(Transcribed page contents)
++++++
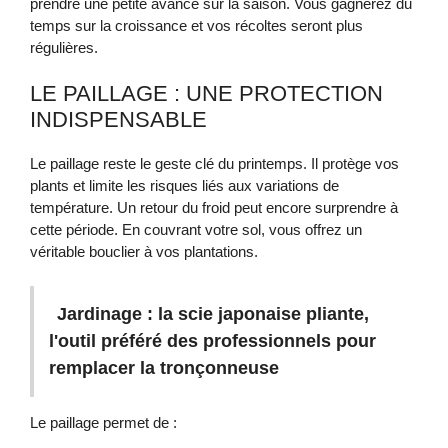
prendre une petite avance sur la saison. Vous gagnerez du
temps sur la croissance et vos récoltes seront plus
régulières.
LE PAILLAGE : UNE PROTECTION
INDISPENSABLE
Le paillage reste le geste clé du printemps. Il protège vos
plants et limite les risques liés aux variations de
température. Un retour du froid peut encore surprendre à
cette période. En couvrant votre sol, vous offrez un
véritable bouclier à vos plantations.
Jardinage : la scie japonaise pliante,
l'outil préféré des professionnels pour
remplacer la tronçonneuse
Le paillage permet de :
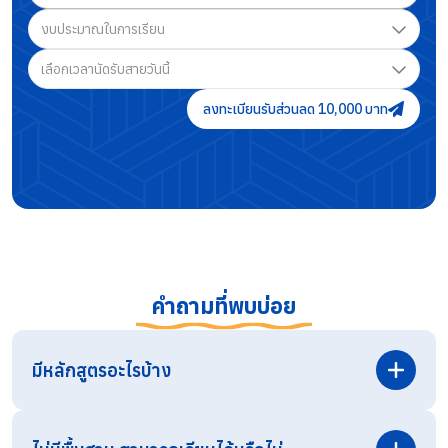
งบประมาณในการเรียน
เลือกเวลานัดรับสายวันนี้
ลงทะเบียนรับส่วนลด 10,000 บาท
คำถามที่พบบ่อย
มีหลักสูตรอะไรบ้าง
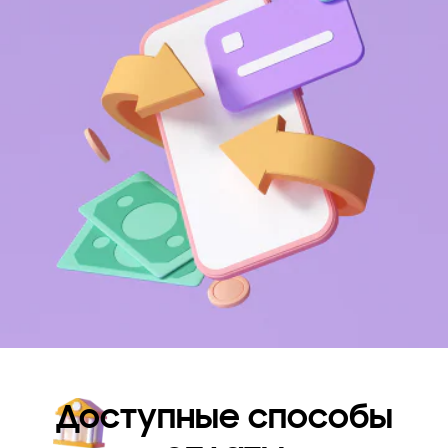
Доступные способы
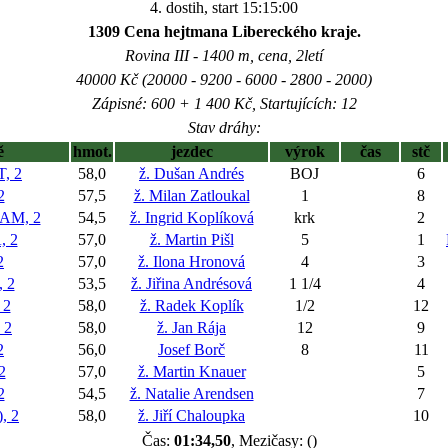
4. dostih, start 15:15:00
1309 Cena hejtmana Libereckého kraje.
Rovina III - 1400 m, cena, 2letí
40000 Kč (20000 - 9200 - 6000 - 2800 - 2000)
Zápisné: 600 + 1 400 Kč, Startujících: 12
Stav dráhy:
ě
hmot.
jezdec
výrok
čas
stč
, 2
58,0
ž. Dušan Andrés
BOJ
6
2
57,5
ž. Milan Zatloukal
1
8
M, 2
54,5
ž. Ingrid Koplíková
krk
2
 2
57,0
ž. Martin Pišl
5
1
2
57,0
ž. Ilona Hronová
4
3
 2
53,5
ž. Jiřina Andrésová
1 1/4
4
 2
58,0
ž. Radek Koplík
1/2
12
 2
58,0
ž. Jan Rája
12
9
2
56,0
Josef Borč
8
11
2
57,0
ž. Martin Knauer
5
2
54,5
ž. Natalie Arendsen
7
, 2
58,0
ž. Jiří Chaloupka
10
Čas:
01:34,50
, Mezičasy: ()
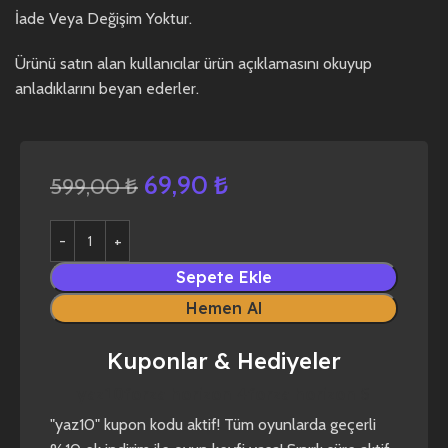
İade Veya Değişim Yoktur.
Ürünü satın alan kullanıcılar ürün açıklamasını okuyup
anladıklarını beyan ederler.
69,90
₺
599,00
₺
Sepete Ekle
Hemen Al
Kuponlar & Hediyeler
yaz10
forza horizon 4
forza horizon 5
"yaz10" kupon kodu aktif! Tüm oyunlarda geçerli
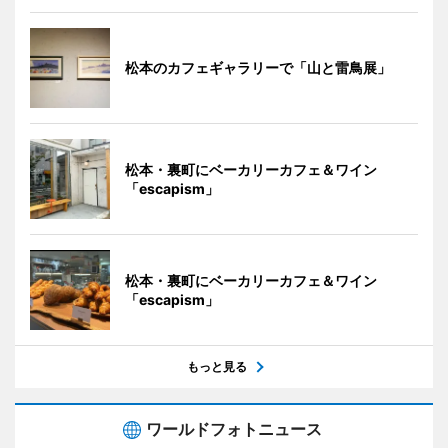
松本のカフェギャラリーで「山と雷鳥展」
松本・裏町にベーカリーカフェ＆ワイン
「escapism」
松本・裏町にベーカリーカフェ＆ワイン
「escapism」
もっと見る
ワールドフォトニュース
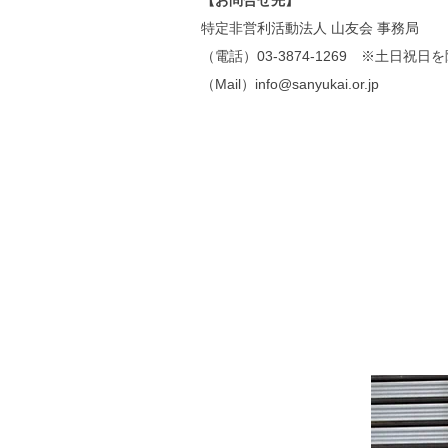
【お問合せ先】
特定非営利活動法人 山友会 事務局
（電話）03-3874-1269 ※土日祝日
（Mail）info@sanyukai.or.jp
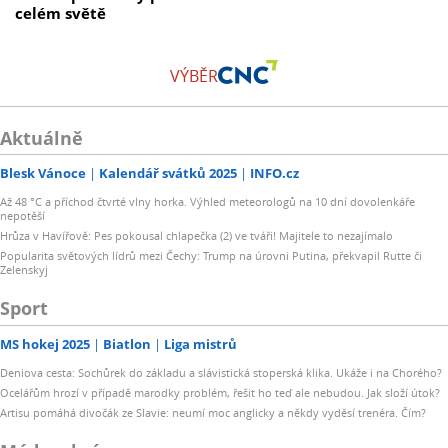
celém světě
VÝBĚR
Aktuálně
Blesk Vánoce
Kalendář svátků 2025
INFO.cz
Až 48 °C a příchod čtvrté vlny horka. Výhled meteorologů na 10 dní dovolenkáře
nepotěší
Hrůza v Havířově: Pes pokousal chlapečka (2) ve tváři! Majitele to nezajímalo
Popularita světových lídrů mezi Čechy: Trump na úrovni Putina, překvapil Rutte či
Zelenskyj
Sport
MS hokej 2025
Biatlon
Liga mistrů
Deniova cesta: Sochůrek do základu a slávistická stoperská klika. Ukáže i na Chorého?
Ocelářům hrozí v případě marodky problém, řešit ho teď ale nebudou. Jak složí útok?
Artisu pomáhá divočák ze Slavie: neumí moc anglicky a někdy vyděsí trenéra. Čím?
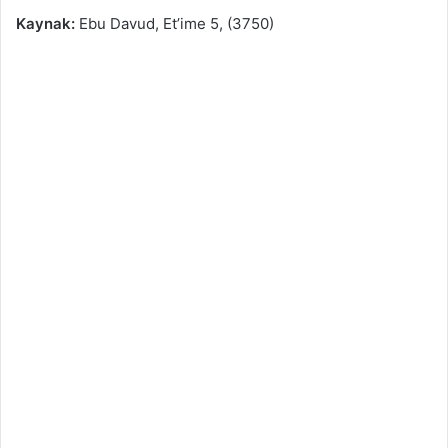
Kaynak:
Ebu Davud, Et’ime 5, (3750)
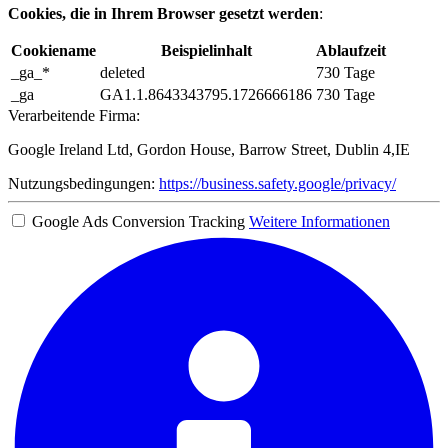
Cookies, die in Ihrem Browser gesetzt werden
:
Cookiename
Beispielinhalt
Ablaufzeit
_ga_*
deleted
730 Tage
_ga
GA1.1.8643343795.1726666186
730 Tage
Verarbeitende Firma:
Google Ireland Ltd, Gordon House, Barrow Street, Dublin 4,IE
Nutzungsbedingungen:
https://business.safety.google/privacy/
Google Ads Conversion Tracking
Weitere Informationen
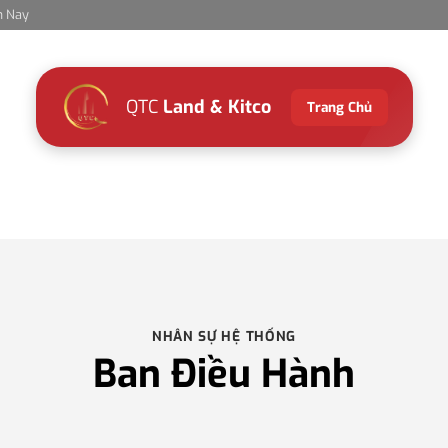
m Nay
QTC
Land & Kitco
Trang Chủ
NHÂN SỰ HỆ THỐNG
Ban Điều Hành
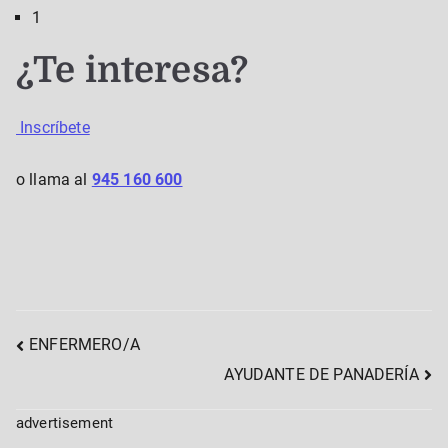
1
¿Te interesa?
Inscríbete
o llama al
945 160 600
Post
ENFERMERO/A
AYUDANTE DE PANADERÍA
navigation
advertisement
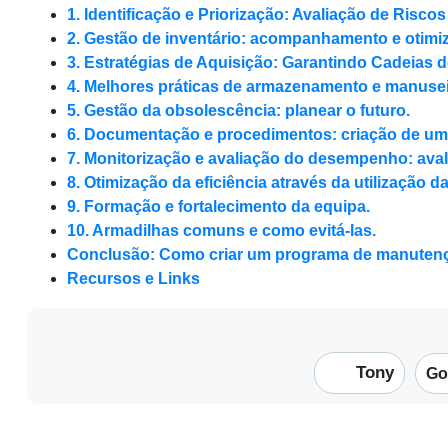
1. Identificação e Priorização: Avaliação de Risco
2. Gestão de inventário: acompanhamento e otimiz
3. Estratégias de Aquisição: Garantindo Cadeias 
4. Melhores práticas de armazenamento e manuse
5. Gestão da obsolescência: planear o futuro.
6. Documentação e procedimentos: criação de uma
7. Monitorização e avaliação do desempenho: aval
8. Otimização da eficiência através da utilização d
9. Formação e fortalecimento da equipa.
10. Armadilhas comuns e como evitá-las.
Conclusão: Como criar um programa de manutenção
Recursos e Links
Tony
Go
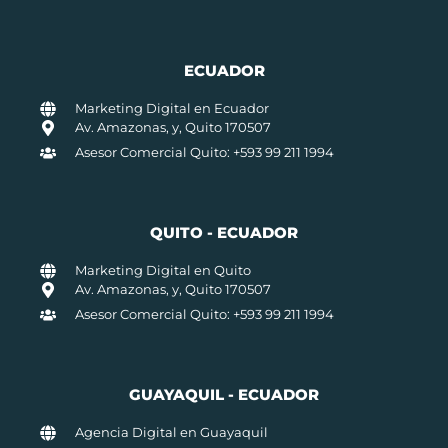
ECUADOR
Marketing Digital en Ecuador
Av. Amazonas, y, Quito 170507
Asesor Comercial Quito: +593 99 211 1994
QUITO - ECUADOR
Marketing Digital en Quito
Av. Amazonas, y, Quito 170507
Asesor Comercial Quito: +593 99 211 1994
GUAYAQUIL - ECUADOR
Agencia Digital en Guayaquil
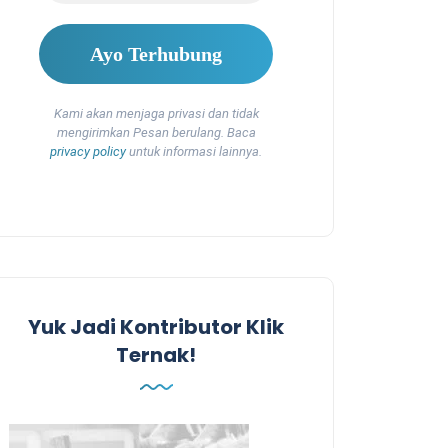
Kami akan menjaga privasi dan tidak
mengirimkan Pesan berulang. Baca
privacy policy
untuk informasi lainnya.
Yuk Jadi Kontributor Klik
Ternak!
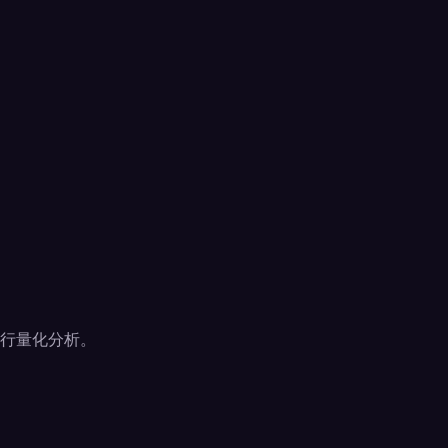
行量化分析。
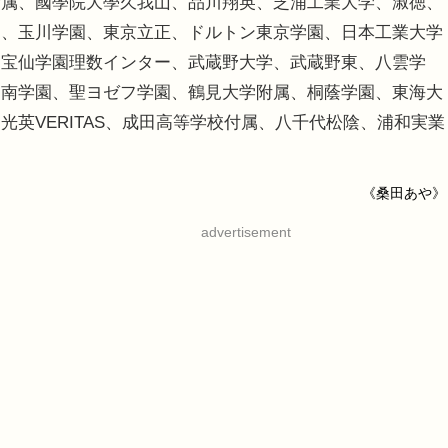
附属、國學院大學久我山、品川翔英、芝浦工業大学、淑徳、
価、玉川学園、東京立正、ドルトン東京学園、日本工業大学
、宝仙学園理数インター、武蔵野大学、武蔵野東、八雲学
湘南学園、聖ヨゼフ学園、鶴見大学附属、桐蔭学園、東海大
英VERITAS、成田高等学校付属、八千代松陰、浦和実業
《桑田あや》
advertisement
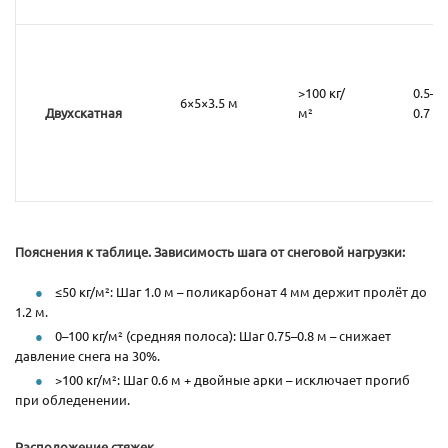
>100 кг/
0.5–
6×5×3.5 м
Двухскатная
м²
0.7 м
Пояснения к таблице. Зависимость шага от снеговой нагрузки:
≤50 кг/м²: Шаг 1.0 м – поликарбонат 4 мм держит пролёт до
1.2 м.
0–100 кг/м² (средняя полоса): Шаг 0.75–0.8 м – снижает
давление снега на 30%.
>100 кг/м²: Шаг 0.6 м + двойные арки – исключает прогиб
при обледенении.
Расположение стяжек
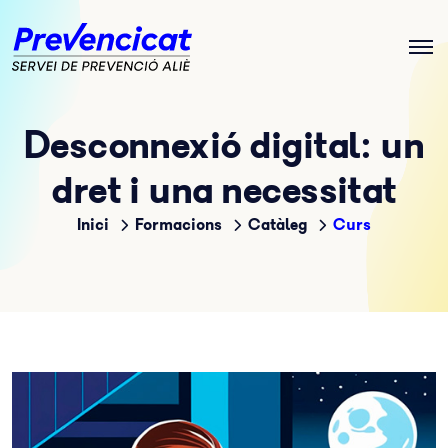
Desconnexió digital: un
dret i una necessitat
Inici
Formacions
Catàleg
Curs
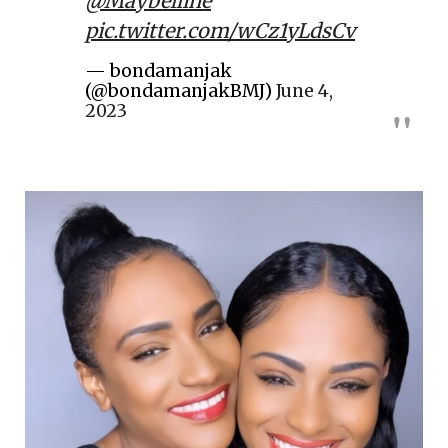
@Maybelline
pic.twitter.com/wCz1yLdsCv
— bondamanjak
(@bondamanjakBMJ)
June 4,
2023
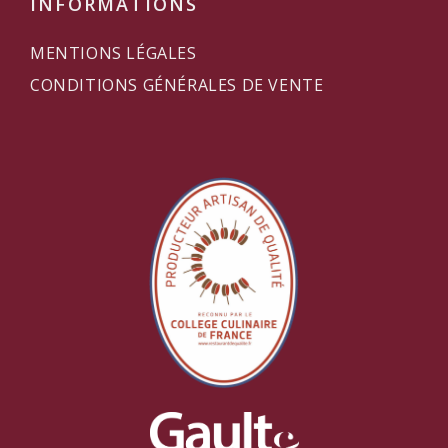
INFORMATIONS
MENTIONS LÉGALES
CONDITIONS GÉNÉRALES DE VENTE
++++++
◆ YOUR TASK
Could the entries be output exactly as written, but without their images?

◆ TASK ANSWER
prendre une petite avance sur la saison. Vous gagnerez du
temps sur la croissance et vos récoltes seront plus
régulières.
LE PAILLAGE : UNE PROTECTION
INDISPENSABLE
Le paillage reste le geste clé du printemps. Il protège vos
plants et limite les risques liés aux variations de
température. Un retour du froid peut encore surprendre à
cette période. En couvrant votre sol, vous offrez un
véritable bouclier à vos plantations.
Jardinage : la scie japonaise pliante,
l'outil préféré des professionnels pour
remplacer la tronçonneuse
Le paillage permet de :
งบประมาณในการเรียน
เลือกเวลานัดรับสายวันนี้
ลงทะเบียนรับส่วนลด 10,000 บาท
คำถามที่พบบ่อย
มีหลักสูตรอะไรบ้าง
Доступные способы
4. dostih, start 15:15:00
1309 Cena hejtmana Libereckého kraje.
Rovina III - 1400 m, cena, 2letí
40000 Kč (20000 - 9200 - 6000 - 2800 - 2000)
Zápisné: 600 + 1 400 Kč, Startujících: 12
Stav dráhy:
ě
hmot.
jezdec
výrok
čas
stč
, 2
58,0
ž. Dušan Andrés
BOJ
6
2
57,5
ž. Milan Zatloukal
1
8
M, 2
54,5
ž. Ingrid Koplíková
krk
2
 2
57,0
ž. Martin Pišl
5
1
2
57,0
ž. Ilona Hronová
4
3
 2
53,5
ž. Jiřina Andrésová
1 1/4
4
 2
58,0
ž. Radek Koplík
1/2
12
 2
58,0
ž. Jan Rája
12
9
2
56,0
Josef Borč
8
11
2
57,0
ž. Martin Knauer
5
2
54,5
ž. Natalie Arendsen
7
, 2
58,0
ž. Jiří Chaloupka
10
Čas:
01:34,50
, Mezičasy: ()
İade Veya Değişim Yoktur.
Ürünü satın alan kullanıcılar ürün açıklamasını okuyup
anladıklarını beyan ederler.
69,90
₺
599,00
₺
Sepete Ekle
Hemen Al
Kuponlar & Hediyeler
yaz10
forza horizon 4
forza horizon 5
"yaz10" kupon kodu aktif! Tüm oyunlarda geçerli
松本のカフェギャラリーで「山と雷鳥展」
松本・裏町にベーカリーカフェ＆ワイン
「escapism」
松本・裏町にベーカリーカフェ＆ワイン
「escapism」
もっと見る
ワールドフォトニュース
【お問合せ先】
特定非営利活動法人 山友会 事務局
（電話）03-3874-1269 ※土日祝日
（Mail）info@sanyukai.or.jp
celém světě
VÝBĚR
Aktuálně
Blesk Vánoce
Kalendář svátků 2025
INFO.cz
Až 48 °C a příchod čtvrté vlny horka. Výhled meteorologů na 10 dní dovolenkáře
nepotěší
Hrůza v Havířově: Pes pokousal chlapečka (2) ve tváři! Majitele to nezajímalo
Popularita světových lídrů mezi Čechy: Trump na úrovni Putina, překvapil Rutte či
Zelenskyj
Sport
MS hokej 2025
Biatlon
Liga mistrů
Deniova cesta: Sochůrek do základu a slávistická stoperská klika. Ukáže i na Chorého?
Ocelářům hrozí v případě marodky problém, řešit ho teď ale nebudou. Jak složí útok?
Artisu pomáhá divočák ze Slavie: neumí moc anglicky a někdy vyděsí trenéra. Čím?
Kaynak:
Ebu Davud, Et’ime 5, (3750)
Cookies, die in Ihrem Browser gesetzt werden
:
Cookiename
Beispielinhalt
Ablaufzeit
_ga_*
deleted
730 Tage
_ga
GA1.1.8643343795.1726666186
730 Tage
Verarbeitende Firma:
Google Ireland Ltd, Gordon House, Barrow Street, Dublin 4,IE
Nutzungsbedingungen:
https://business.safety.google/privacy/
Google Ads Conversion Tracking
Weitere Informationen
m Nay
QTC
Land & Kitco
Trang Chủ
NHÂN SỰ HỆ THỐNG
Ban Điều Hành
1
¿Te interesa?
Inscríbete
o llama al
945 160 600
Post
ENFERMERO/A
AYUDANTE DE PANADERÍA
navigation
advertisement
1. Identificação e Priorização: Avaliação de Risco
2. Gestão de inventário: acompanhamento e otimiz
3. Estratégias de Aquisição: Garantindo Cadeias 
4. Melhores práticas de armazenamento e manuse
5. Gestão da obsolescência: planear o futuro.
6. Documentação e procedimentos: criação de uma
7. Monitorização e avaliação do desempenho: aval
8. Otimização da eficiência através da utilização d
9. Formação e fortalecimento da equipa.
10. Armadilhas comuns e como evitá-las.
Conclusão: Como criar um programa de manutenção
Recursos e Links
Tony
Go
ECUADOR
Marketing Digital en Ecuador
Av. Amazonas, y, Quito 170507
Asesor Comercial Quito: +593 99 211 1994
QUITO - ECUADOR
Marketing Digital en Quito
Av. Amazonas, y, Quito 170507
Asesor Comercial Quito: +593 99 211 1994
GUAYAQUIL - ECUADOR
Agencia Digital en Guayaquil
Kami akan menjaga privasi dan tidak
mengirimkan Pesan berulang. Baca
privacy policy
untuk informasi lainnya.
Yuk Jadi Kontributor Klik
Ternak!
行量化分析。
附属、國學院大學久我山、品川翔英、芝浦工業大学、淑徳、
価、玉川学園、東京立正、ドルトン東京学園、日本工業大学
、宝仙学園理数インター、武蔵野大学、武蔵野東、八雲学
湘南学園、聖ヨゼフ学園、鶴見大学附属、桐蔭学園、東海大
英VERITAS、成田高等学校付属、八千代松陰、浦和実業
《桑田あや》
advertisement
>100 кг/
0.5–
6×5×3.5 м
Двухскатная
м²
0.7 м
Пояснения к таблице. Зависимость шага от снеговой нагрузки:
≤50 кг/м²: Шаг 1.0 м – поликарбонат 4 мм держит пролёт до
1.2 м.
0–100 кг/м² (средняя полоса): Шаг 0.75–0.8 м – снижает
давление снега на 30%.
>100 кг/м²: Шаг 0.6 м + двойные арки – исключает прогиб
при обледенении.
Расположение стяжек
Desconnexió digital: un
dret i una necessitat
Inici
Formacions
Catàleg
Curs
@Maybelline
pic.twitter.com/wCz1yLdsCv
— bondamanjak
(@bondamanjakBMJ)
June 4,
2023
INFORMATIONS
MENTIONS LÉGALES
CONDITIONS GÉNÉRALES DE VENTE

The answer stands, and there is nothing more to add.